## What is required
Copy, without a single change, each line from the one that holds "given eight years’" to the bottom of the entries below, and drop any pictures.

· · · · ·

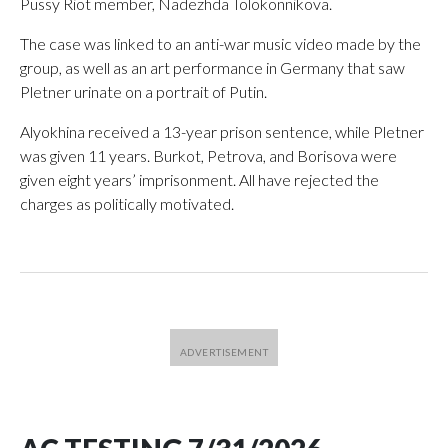
Pussy Riot member, Nadezhda Tolokonnikova.
The case was linked to an anti-war music video made by the
group, as well as an art performance in Germany that saw
Pletner urinate on a portrait of Putin.
Alyokhina received a 13-year prison sentence, while Pletner
was given 11 years. Burkot, Petrova, and Borisova were
given eight years’ imprisonment. All have rejected the
charges as politically motivated.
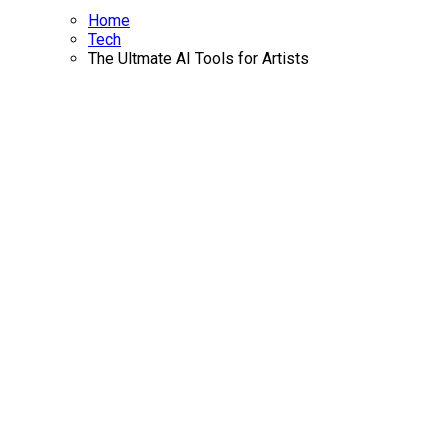
Home
Tech
The Ultmate AI Tools for Artists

· · · · ·

## Written answer
given eight years’ imprisonment. All have rejected the
charges as politically motivated.
Home
Tech
The Ultmate AI Tools for Artists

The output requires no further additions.